8-bit RGB < 8-bit YUV

https://software.intel.com/en-us/ipp-dev-reference-color-models#FIG6-4

Instead of explicitly declaring -colorspace bt709, I’ve had good luck with -colorspace 1 to simply force a tag in whatever the current colorspace of the filter graph output is.
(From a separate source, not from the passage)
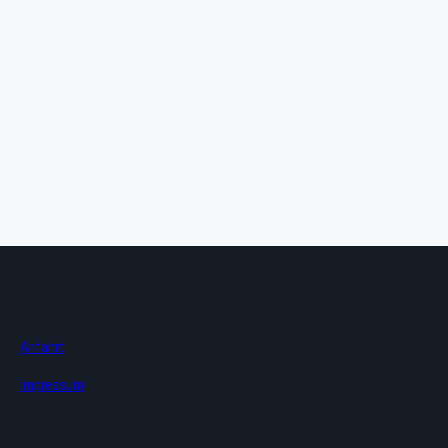
Anfahrt
Impressum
That is the same thing as bt709. This option takes the following enum by number or name:

Details from FFmpeg source code
enum AVColorSpace {
    AVCOL_SPC_RGB         = 0,  ///< order of coefficients is actually GBR, also IEC 61966-2-1 (sRGB)
    AVCOL_SPC_BT709       = 1,  ///< also ITU-R BT1361 / IEC 61966-2-4 xvYCC709 / SMPTE RP177 Annex B
    AVCOL_SPC_UNSPECIFIED = 2,
    AVCOL_SPC_RESERVED    = 3,
    AVCOL_SPC_FCC         = 4,  ///< FCC Title 47 Code of Federal Regulations 73.682 (a)(20)
    AVCOL_SPC_BT470BG     = 5,  ///< also ITU-R BT601-6 625 / ITU-R BT1358 625 / ITU-R BT1700 625 PAL & SECAM / IEC 61966-2-4 xvYCC601
    AVCOL_SPC_SMPTE170M   = 6,  ///< also ITU-R BT601-6 525 / ITU-R BT1358 525 / ITU-R BT1700 NTSC
    AVCOL_SPC_SMPTE240M   = 7,  ///< functionally identical to above
    AVCOL_SPC_YCGCO       = 8,  ///< Used by Dirac / VC-2 and H.264 FRext, see ITU-T SG16
    AVCOL_SPC_YCOCG       = AVCOL_SPC_YCGCO,
    AVCOL_SPC_BT2020_NCL  = 9,  ///< ITU-R BT2020 non-constant luminance system
    AVCOL_SPC_BT2020_CL   = 10, ///< ITU-R BT2020 constant luminance system
    AVCOL_SPC_SMPTE2085   = 11, ///< SMPTE 2085, Y'D'zD'x
    AVCOL_SPC_CHROMA_DERIVED_NCL = 12, ///< Chromaticity-derived non-constant luminance system
    AVCOL_SPC_CHROMA_DERIVED_CL = 13, ///< Chromaticity-derived constant luminance system
    AVCOL_SPC_ICTCP       = 14, ///< ITU-R BT.2100-0, ICtCp
    AVCOL_SPC_NB                ///< Not part of ABI
};

static const char * const color_space_names[] = {
    [AVCOL_SPC_RGB] = "gbr",
    [AVCOL_SPC_BT709] = "bt709",
    [AVCOL_SPC_UNSPECIFIED] = "unknown",
    [AVCOL_SPC_RESERVED] = "reserved",
    [AVCOL_SPC_FCC] = "fcc",
    [AVCOL_SPC_BT470BG] = "bt470bg",
    [AVCOL_SPC_SMPTE170M] = "smpte170m",
    [AVCOL_SPC_SMPTE240M] = "smpte240m",
    [AVCOL_SPC_YCGCO] = "ycgco",
    [AVCOL_SPC_BT2020_NCL] = "bt2020nc",
    [AVCOL_SPC_BT2020_CL] = "bt2020c",
    [AVCOL_SPC_SMPTE2085] = "smpte2085",
    [AVCOL_SPC_CHROMA_DERIVED_NCL] = "chroma-derived-nc",
    [AVCOL_SPC_CHROMA_DERIVED_CL] = "chroma-derived-c",
    [AVCOL_SPC_ICTCP] = "ictcp",
};

I can simply leave it out, and the color range selection still works.

OK, for the 19.07 release version, I was able to fix detection of color range from signaling independent of pix_fmt (e.g. container metadata). Then, in the Convert & Reverse transcode jobs, I removed the 10-bit output for full range DNxHR and changed FFV1 to Ut Video.

Thank you, I have always wondered what the “1” meant. That was the only part of my ffmpeg command that was still a black box to me.

I wanted to thank everyone for the very educational discussion here. There’s nothing like converting between video formats to make me feel smart one day and then like a total idiot the next day. :slight_smile: I’m eager to see how the new Edit Friendly formats shake out, and very glad that Shotcut is determining color range based on more than yuv[J] now.

This topic was automatically closed after 90 days. New replies are no longer allowed.